§ WHAT YOU NEED TO DO: Could you print the data that follows exactly as given?

§ MATERIAL SUPPLIED:

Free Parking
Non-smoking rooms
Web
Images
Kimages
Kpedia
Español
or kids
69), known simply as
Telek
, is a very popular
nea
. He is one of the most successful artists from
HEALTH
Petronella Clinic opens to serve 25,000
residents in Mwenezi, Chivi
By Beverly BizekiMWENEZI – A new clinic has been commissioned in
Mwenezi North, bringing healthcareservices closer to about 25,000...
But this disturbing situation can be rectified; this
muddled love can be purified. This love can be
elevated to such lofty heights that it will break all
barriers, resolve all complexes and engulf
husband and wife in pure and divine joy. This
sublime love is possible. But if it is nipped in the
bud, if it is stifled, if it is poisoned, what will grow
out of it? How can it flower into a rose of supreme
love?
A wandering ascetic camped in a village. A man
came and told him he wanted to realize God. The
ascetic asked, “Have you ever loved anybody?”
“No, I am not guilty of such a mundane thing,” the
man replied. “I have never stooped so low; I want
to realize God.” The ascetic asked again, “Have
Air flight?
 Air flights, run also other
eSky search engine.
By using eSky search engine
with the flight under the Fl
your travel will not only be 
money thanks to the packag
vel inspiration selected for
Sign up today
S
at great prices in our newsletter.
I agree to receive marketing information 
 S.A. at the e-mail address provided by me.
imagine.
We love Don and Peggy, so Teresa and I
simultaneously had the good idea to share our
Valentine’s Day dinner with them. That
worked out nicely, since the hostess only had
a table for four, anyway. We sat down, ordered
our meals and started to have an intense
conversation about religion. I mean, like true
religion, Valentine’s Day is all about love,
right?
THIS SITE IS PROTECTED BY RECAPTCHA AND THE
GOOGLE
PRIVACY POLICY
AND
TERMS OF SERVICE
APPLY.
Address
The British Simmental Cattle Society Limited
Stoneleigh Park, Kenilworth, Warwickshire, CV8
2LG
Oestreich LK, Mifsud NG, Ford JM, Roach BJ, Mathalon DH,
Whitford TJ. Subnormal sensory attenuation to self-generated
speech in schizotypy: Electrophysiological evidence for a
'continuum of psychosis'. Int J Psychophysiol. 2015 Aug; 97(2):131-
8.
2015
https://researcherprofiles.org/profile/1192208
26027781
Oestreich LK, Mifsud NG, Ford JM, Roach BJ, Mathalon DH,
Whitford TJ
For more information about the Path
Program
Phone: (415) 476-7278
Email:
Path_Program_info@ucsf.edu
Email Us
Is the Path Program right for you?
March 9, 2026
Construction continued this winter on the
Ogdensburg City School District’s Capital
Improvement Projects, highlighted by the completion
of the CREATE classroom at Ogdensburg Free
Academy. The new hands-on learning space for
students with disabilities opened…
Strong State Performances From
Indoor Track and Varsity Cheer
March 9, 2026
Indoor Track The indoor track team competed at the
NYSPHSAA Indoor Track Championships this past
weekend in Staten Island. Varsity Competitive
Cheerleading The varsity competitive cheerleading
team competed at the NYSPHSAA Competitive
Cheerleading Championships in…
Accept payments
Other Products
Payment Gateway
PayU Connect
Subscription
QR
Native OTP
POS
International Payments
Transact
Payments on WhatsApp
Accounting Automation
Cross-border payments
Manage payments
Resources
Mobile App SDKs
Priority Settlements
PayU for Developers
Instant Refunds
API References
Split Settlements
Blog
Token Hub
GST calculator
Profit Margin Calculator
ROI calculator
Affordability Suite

§ OUTPUT FOR THIS TASK:
Free Parking
Non-smoking rooms
Web
Images
Kimages
Kpedia
Español
or kids
69), known simply as
Telek
, is a very popular
nea
. He is one of the most successful artists from
HEALTH
Petronella Clinic opens to serve 25,000
residents in Mwenezi, Chivi
By Beverly BizekiMWENEZI – A new clinic has been commissioned in
Mwenezi North, bringing healthcareservices closer to about 25,000...
But this disturbing situation can be rectified; this
muddled love can be purified. This love can be
elevated to such lofty heights that it will break all
barriers, resolve all complexes and engulf
husband and wife in pure and divine joy. This
sublime love is possible. But if it is nipped in the
bud, if it is stifled, if it is poisoned, what will grow
out of it? How can it flower into a rose of supreme
love?
A wandering ascetic camped in a village. A man
came and told him he wanted to realize God. The
ascetic asked, “Have you ever loved anybody?”
“No, I am not guilty of such a mundane thing,” the
man replied. “I have never stooped so low; I want
to realize God.” The ascetic asked again, “Have
Air flight?
 Air flights, run also other
eSky search engine.
By using eSky search engine
with the flight under the Fl
your travel will not only be 
money thanks to the packag
vel inspiration selected for
Sign up today
S
at great prices in our newsletter.
I agree to receive marketing information 
 S.A. at the e-mail address provided by me.
imagine.
We love Don and Peggy, so Teresa and I
simultaneously had the good idea to share our
Valentine’s Day dinner with them. That
worked out nicely, since the hostess only had
a table for four, anyway. We sat down, ordered
our meals and started to have an intense
conversation about religion. I mean, like true
religion, Valentine’s Day is all about love,
right?
THIS SITE IS PROTECTED BY RECAPTCHA AND THE
GOOGLE
PRIVACY POLICY
AND
TERMS OF SERVICE
APPLY.
Address
The British Simmental Cattle Society Limited
Stoneleigh Park, Kenilworth, Warwickshire, CV8
2LG
Oestreich LK, Mifsud NG, Ford JM, Roach BJ, Mathalon DH,
Whitford TJ. Subnormal sensory attenuation to self-generated
speech in schizotypy: Electrophysiological evidence for a
'continuum of psychosis'. Int J Psychophysiol. 2015 Aug; 97(2):131-
8.
2015
https://researcherprofiles.org/profile/1192208
26027781
Oestreich LK, Mifsud NG, Ford JM, Roach BJ, Mathalon DH,
Whitford TJ
For more information about the Path
Program
Phone: (415) 476-7278
Email:
Path_Program_info@ucsf.edu
Email Us
Is the Path Program right for you?
March 9, 2026
Construction continued this winter on the
Ogdensburg City School District’s Capital
Improvement Projects, highlighted by the completion
of the CREATE classroom at Ogdensburg Free
Academy. The new hands-on learning space for
students with disabilities opened…
Strong State Performances From
Indoor Track and Varsity Cheer
March 9, 2026
Indoor Track The indoor track team competed at the
NYSPHSAA Indoor Track Championships this past
weekend in Staten Island. Varsity Competitive
Cheerleading The varsity competitive cheerleading
team competed at the NYSPHSAA Competitive
Cheerleading Championships in…
Accept payments
Other Products
Payment Gateway
PayU Connect
Subscription
QR
Native OTP
POS
International Payments
Transact
Payments on WhatsApp
Accounting Automation
Cross-border payments
Manage payments
Resources
Mobile App SDKs
Priority Settlements
PayU for Developers
Instant Refunds
API References
Split Settlements
Blog
Token Hub
GST calculator
Profit Margin Calculator
ROI calculator
Affordability Suite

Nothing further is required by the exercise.